I know that you are having some workshops this afternoon and I apologise that I’m not able to stay for those. I know that you are looking at succession planning and this is something that Defra is keen to encourage. It is a vital part of managing a successful business and planning for all eventualities. It will ensure we can support young people entering the sector with the right introduction, whilst capturing the valuable knowledge accrued by those moving on.
Indeed if we can be open minded about business succession, then we can start to think pragmatically about different models for developing businesses in the future. I know for many of you, the aspiration will be to own your own business. Undoubtedly this should be an achievable aspiration. But it may take time.
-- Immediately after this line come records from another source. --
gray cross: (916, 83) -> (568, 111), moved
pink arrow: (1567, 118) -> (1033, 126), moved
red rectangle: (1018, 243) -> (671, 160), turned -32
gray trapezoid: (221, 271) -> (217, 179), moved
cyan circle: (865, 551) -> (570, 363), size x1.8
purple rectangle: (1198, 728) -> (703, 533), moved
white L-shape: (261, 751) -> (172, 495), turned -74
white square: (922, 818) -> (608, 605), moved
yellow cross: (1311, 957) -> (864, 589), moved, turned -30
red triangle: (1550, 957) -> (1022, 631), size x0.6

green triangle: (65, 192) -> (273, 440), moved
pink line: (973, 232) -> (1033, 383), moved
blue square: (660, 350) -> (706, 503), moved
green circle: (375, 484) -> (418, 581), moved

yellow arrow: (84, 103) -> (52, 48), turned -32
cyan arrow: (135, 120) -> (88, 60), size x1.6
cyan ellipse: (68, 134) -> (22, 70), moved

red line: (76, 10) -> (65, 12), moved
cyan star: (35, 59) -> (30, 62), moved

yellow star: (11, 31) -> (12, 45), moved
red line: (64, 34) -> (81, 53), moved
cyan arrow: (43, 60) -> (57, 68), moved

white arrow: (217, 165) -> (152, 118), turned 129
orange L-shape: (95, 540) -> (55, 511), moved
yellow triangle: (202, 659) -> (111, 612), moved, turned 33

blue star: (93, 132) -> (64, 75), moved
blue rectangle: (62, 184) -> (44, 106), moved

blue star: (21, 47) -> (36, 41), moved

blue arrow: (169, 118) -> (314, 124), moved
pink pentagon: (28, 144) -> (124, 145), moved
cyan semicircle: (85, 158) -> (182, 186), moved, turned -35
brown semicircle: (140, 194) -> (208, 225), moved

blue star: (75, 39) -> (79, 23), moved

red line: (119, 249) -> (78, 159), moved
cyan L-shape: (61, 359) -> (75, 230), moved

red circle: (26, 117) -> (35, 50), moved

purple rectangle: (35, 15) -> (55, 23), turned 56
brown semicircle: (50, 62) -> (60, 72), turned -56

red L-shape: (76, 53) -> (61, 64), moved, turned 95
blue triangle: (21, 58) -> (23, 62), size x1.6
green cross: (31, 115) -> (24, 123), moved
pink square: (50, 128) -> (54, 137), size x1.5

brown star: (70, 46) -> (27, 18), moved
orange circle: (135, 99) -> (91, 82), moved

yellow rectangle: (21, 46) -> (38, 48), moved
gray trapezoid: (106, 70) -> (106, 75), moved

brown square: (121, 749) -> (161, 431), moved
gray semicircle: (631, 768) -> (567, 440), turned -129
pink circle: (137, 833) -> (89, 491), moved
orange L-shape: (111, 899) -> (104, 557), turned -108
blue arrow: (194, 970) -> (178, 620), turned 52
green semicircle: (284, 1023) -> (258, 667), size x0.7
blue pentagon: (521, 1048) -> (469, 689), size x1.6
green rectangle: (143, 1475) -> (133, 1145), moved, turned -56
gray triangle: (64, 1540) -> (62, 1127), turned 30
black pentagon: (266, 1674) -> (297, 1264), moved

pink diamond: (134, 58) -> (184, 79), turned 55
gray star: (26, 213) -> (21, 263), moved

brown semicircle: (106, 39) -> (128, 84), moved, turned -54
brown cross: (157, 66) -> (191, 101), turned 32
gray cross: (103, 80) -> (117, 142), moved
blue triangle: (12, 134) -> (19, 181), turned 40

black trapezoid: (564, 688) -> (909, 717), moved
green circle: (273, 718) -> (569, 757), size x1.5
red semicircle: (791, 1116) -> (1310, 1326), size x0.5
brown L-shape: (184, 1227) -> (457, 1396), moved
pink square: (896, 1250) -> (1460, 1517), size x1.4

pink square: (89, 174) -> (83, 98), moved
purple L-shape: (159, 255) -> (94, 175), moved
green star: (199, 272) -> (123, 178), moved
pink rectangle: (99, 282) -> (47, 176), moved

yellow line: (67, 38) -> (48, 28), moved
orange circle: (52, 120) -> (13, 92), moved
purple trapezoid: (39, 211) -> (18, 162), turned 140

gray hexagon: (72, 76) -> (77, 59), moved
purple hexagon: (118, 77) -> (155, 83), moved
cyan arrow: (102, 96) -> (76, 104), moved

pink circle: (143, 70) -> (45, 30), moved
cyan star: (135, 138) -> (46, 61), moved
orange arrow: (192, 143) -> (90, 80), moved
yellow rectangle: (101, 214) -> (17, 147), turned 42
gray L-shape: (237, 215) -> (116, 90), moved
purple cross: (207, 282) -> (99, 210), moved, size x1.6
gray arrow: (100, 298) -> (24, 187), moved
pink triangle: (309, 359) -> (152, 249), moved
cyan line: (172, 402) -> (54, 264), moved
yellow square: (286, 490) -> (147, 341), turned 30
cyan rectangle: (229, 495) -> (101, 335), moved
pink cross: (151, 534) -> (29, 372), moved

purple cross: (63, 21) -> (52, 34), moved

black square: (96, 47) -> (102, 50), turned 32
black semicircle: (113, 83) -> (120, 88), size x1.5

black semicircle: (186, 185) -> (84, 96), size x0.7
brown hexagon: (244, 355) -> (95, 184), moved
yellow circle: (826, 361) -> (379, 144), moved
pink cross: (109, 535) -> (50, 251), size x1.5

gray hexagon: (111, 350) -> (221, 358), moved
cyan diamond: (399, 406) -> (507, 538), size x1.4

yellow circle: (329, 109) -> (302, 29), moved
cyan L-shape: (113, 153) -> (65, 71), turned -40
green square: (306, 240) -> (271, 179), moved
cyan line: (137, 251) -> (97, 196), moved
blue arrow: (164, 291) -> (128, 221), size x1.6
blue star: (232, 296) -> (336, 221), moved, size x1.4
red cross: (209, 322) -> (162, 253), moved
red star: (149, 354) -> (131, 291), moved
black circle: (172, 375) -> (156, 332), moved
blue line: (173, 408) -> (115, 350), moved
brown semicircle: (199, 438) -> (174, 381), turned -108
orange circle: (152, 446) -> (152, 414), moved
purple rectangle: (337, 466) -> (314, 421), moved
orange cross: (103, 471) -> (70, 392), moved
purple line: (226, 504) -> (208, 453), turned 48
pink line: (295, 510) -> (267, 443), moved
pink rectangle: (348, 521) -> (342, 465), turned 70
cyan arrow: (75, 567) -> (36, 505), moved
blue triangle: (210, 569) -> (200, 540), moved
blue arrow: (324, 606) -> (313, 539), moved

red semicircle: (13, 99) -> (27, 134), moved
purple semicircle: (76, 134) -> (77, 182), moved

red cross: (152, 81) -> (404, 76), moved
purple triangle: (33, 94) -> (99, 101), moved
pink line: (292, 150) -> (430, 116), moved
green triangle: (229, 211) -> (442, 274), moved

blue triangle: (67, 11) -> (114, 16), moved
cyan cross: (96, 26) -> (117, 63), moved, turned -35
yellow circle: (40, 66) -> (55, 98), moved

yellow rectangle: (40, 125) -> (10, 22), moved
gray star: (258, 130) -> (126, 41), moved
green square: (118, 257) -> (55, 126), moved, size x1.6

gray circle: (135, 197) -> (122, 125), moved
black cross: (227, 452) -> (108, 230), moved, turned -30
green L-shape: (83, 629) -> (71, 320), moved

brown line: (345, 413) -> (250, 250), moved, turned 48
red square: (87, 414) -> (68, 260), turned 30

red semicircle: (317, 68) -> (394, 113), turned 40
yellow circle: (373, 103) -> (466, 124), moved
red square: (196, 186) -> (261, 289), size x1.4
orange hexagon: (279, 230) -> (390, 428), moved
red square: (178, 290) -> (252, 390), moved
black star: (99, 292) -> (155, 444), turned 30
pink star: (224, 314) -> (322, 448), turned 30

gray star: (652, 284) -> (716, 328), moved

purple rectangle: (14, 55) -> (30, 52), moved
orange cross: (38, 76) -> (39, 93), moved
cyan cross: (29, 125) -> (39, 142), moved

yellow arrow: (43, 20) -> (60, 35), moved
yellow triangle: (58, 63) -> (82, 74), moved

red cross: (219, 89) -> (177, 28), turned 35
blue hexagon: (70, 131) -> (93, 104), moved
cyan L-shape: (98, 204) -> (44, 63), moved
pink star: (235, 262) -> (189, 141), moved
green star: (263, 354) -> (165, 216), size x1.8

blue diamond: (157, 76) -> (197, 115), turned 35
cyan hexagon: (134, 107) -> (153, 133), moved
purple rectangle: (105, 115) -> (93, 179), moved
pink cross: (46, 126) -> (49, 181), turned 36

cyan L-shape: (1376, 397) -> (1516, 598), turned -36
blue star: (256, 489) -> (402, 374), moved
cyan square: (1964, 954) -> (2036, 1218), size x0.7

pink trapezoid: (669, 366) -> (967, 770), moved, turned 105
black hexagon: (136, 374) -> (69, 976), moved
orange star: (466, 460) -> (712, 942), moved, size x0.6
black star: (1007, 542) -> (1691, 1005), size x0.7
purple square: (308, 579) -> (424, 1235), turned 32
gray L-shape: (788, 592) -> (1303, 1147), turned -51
What we need to do is create a series of stepping stones, between starting out in farming, and obtaining your own holding. Stepping stones that allow you to develop your skills and professionalism. To build your experience and establish a track record that will enable you to obtain both finance and interesting opportunities.
There are many ways to develop experience and business acumen, to develop an understanding of farming and supply chains by working in larger farms and organisations, or through apprenticeships and trainee programmes.
I then want to look at ways for people to gradually build assets and a stake in a business. Joint venture is a key part of this – I was pleased to see the guidance on share farming published by the CLA not so long ago. I’d love to see more opportunities like this – critical to it working is for experienced farmers to come forward with a willingness to take on a mentoring role and share their business. For those who are reaching a stage where they may want to start to step back, share farming could be a real opportunity.
But ultimately it is for each of you to choose your own path, and however you decide to embark on or develop your careers I wish you every success. I have no doubt that you have chosen a profession which is both hugely rewarding and important to our food security and management of the countryside.